■ **TASK DIRECTIONS**: Every line in the records below that holds the word "each" is to be copied.

■ **RECORDED INFORMATION**:
====

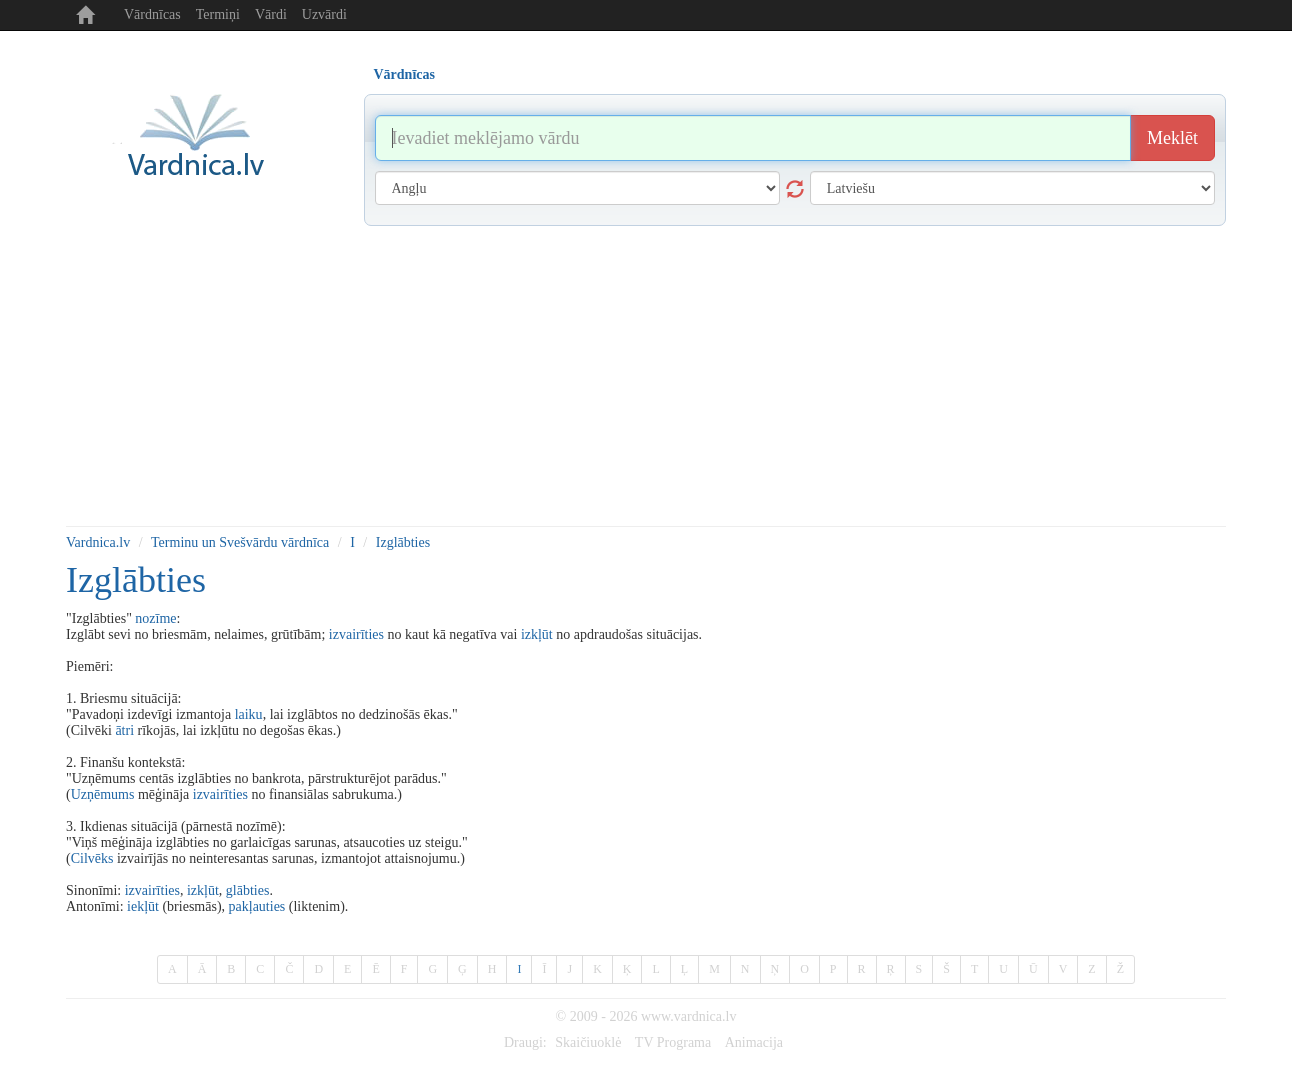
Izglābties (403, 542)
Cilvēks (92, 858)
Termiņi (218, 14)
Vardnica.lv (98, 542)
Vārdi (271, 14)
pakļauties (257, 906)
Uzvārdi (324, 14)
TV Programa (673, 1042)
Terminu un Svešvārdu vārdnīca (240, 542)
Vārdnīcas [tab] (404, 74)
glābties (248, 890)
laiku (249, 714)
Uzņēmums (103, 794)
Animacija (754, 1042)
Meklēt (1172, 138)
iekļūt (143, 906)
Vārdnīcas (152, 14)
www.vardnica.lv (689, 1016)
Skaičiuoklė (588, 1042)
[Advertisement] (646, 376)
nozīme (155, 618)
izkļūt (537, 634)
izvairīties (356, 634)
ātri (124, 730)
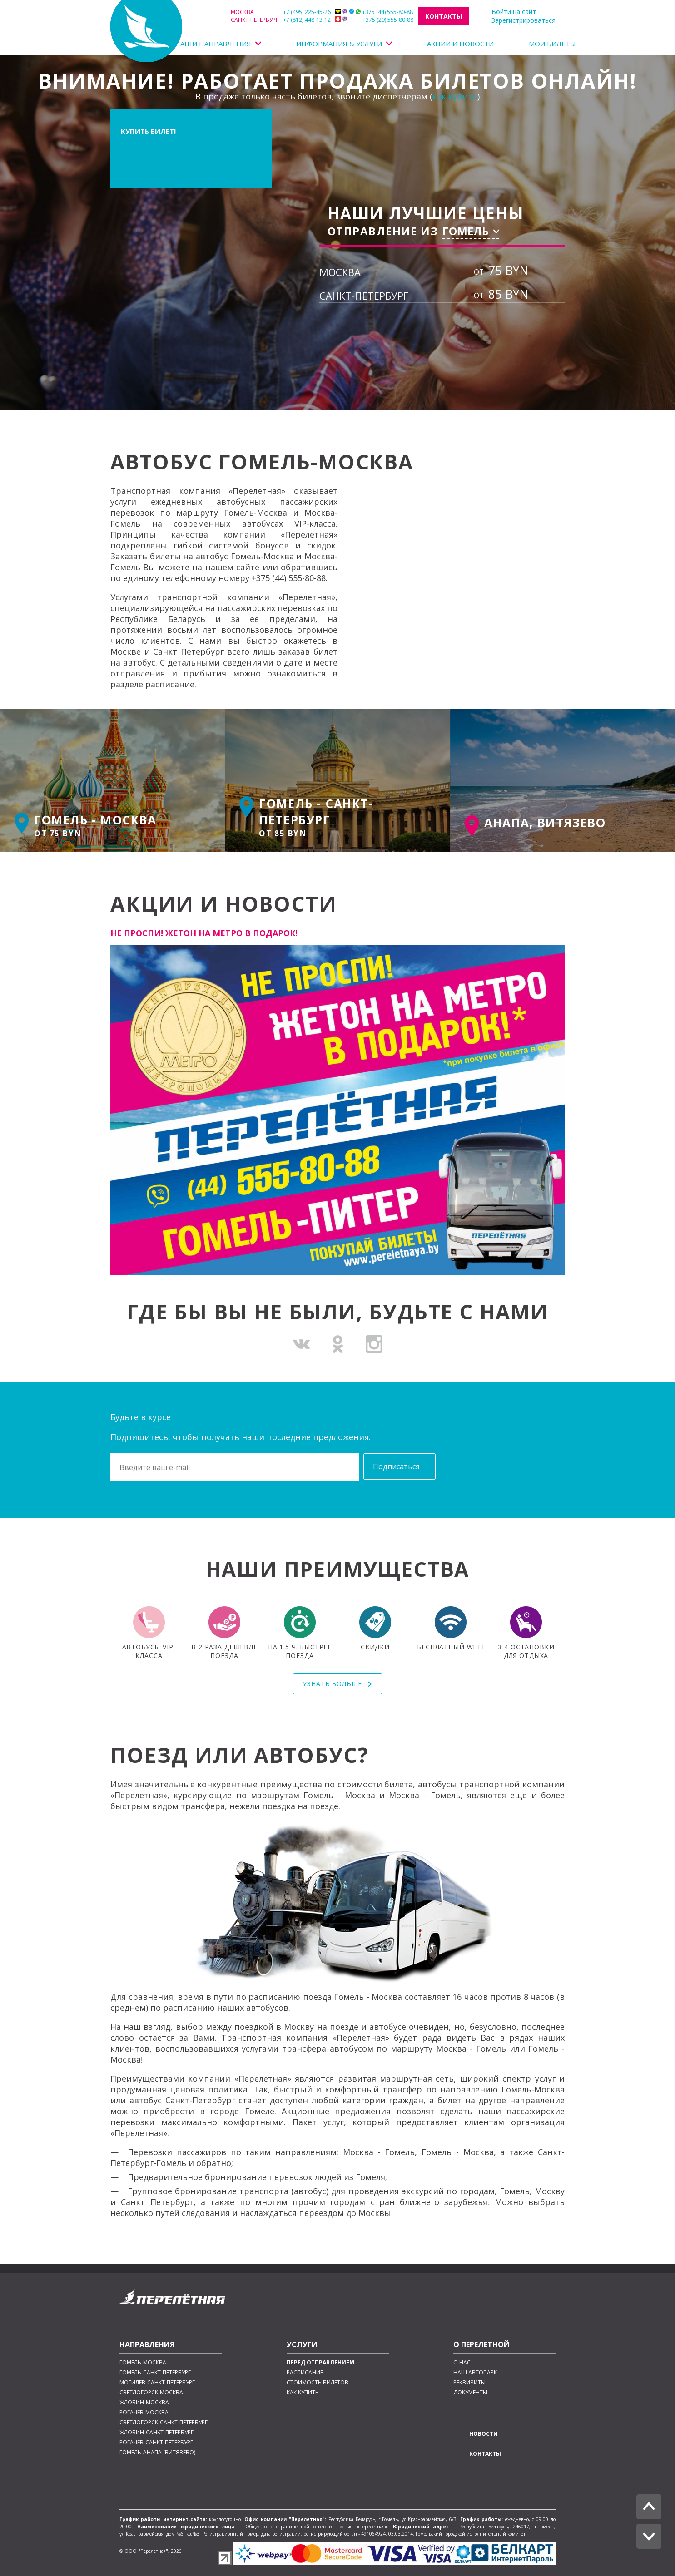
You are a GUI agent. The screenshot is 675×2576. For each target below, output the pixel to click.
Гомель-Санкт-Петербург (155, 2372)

====

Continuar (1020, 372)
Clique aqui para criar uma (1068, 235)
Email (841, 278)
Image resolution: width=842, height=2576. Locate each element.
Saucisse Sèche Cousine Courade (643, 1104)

====

■ **EXERCISE OUTPUT**:
You are a GUI agent. The screenshot is 675×2576. For each target below, output the pixel to click.
Image resolution: width=842, height=2576. Locate each element.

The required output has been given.